What you need to do ▸ In the entries below, find the line with "Oktober 2018 (360, 2343)" and the line with "Dezember 2019 (363, 2264)"; give again those lines and every line between them, exactly.
══ Exercise input ══
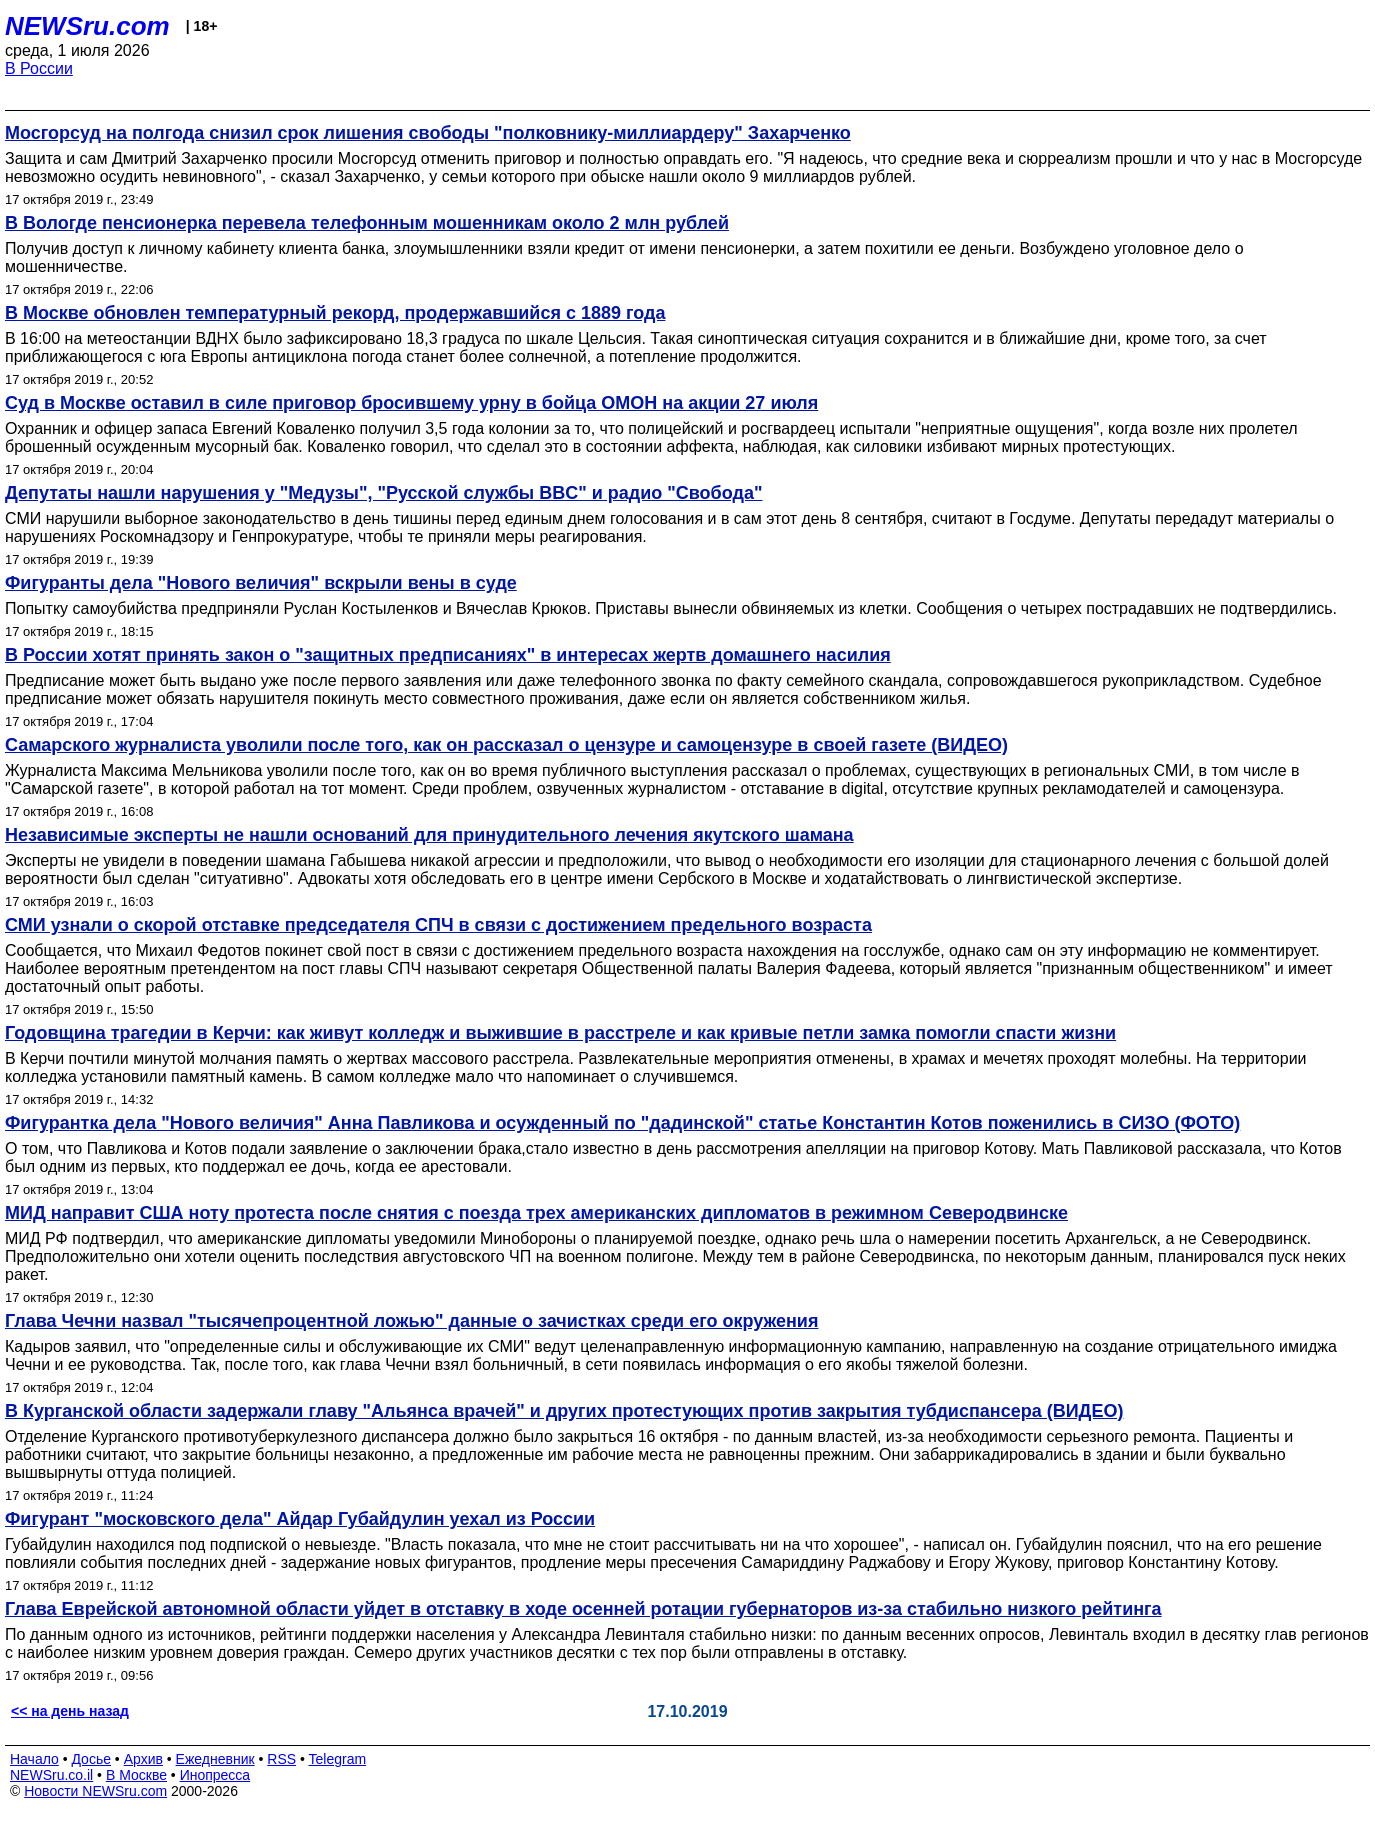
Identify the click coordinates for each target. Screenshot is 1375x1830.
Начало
═══
══ Exercise input ══
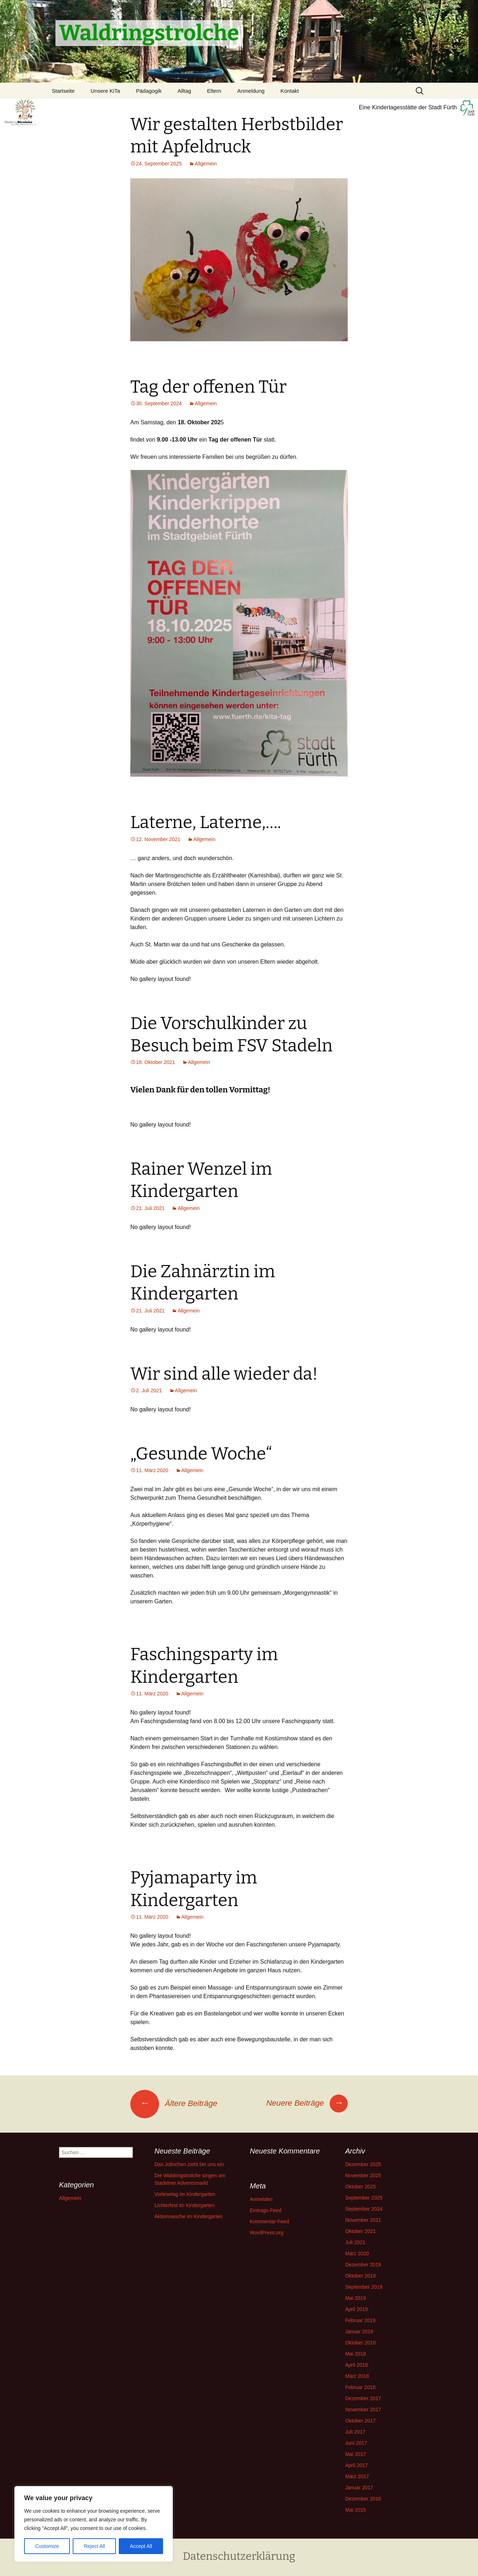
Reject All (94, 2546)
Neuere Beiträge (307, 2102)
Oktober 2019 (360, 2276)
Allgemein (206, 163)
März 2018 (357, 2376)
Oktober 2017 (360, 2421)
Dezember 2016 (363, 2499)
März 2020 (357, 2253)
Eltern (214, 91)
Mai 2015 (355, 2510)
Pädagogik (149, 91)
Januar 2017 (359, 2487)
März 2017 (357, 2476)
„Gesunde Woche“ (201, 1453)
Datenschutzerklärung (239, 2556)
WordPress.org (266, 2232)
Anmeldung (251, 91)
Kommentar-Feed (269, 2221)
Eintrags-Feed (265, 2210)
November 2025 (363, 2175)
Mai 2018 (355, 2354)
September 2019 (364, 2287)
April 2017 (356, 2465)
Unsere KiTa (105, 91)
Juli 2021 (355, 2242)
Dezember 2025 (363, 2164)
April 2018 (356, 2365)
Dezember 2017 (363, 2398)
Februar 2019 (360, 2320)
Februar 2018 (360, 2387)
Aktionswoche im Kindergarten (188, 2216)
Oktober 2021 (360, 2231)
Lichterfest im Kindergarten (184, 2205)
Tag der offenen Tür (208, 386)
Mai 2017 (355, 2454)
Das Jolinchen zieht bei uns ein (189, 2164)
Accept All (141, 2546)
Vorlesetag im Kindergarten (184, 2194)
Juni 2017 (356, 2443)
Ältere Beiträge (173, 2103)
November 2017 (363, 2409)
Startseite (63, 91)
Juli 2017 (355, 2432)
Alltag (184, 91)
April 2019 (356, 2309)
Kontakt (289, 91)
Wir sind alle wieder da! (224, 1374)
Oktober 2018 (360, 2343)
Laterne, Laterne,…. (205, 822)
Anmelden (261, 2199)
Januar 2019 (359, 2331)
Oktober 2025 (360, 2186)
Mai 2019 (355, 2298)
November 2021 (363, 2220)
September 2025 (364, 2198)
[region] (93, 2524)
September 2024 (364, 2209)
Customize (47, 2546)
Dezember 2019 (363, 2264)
═══
══ Exercise input ══
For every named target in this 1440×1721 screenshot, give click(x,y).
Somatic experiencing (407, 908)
═══
Response area ▸
Oktober 2018 (360, 2343)
Laterne, Laterne,…. (205, 822)
Anmelden (261, 2199)
Januar 2019 (359, 2331)
Oktober 2025 (360, 2186)
Mai 2019 (355, 2298)
November 2021 (363, 2220)
September 2025 (364, 2198)
[region] (93, 2524)
September 2024 (364, 2209)
Customize (47, 2546)
Dezember 2019 (363, 2264)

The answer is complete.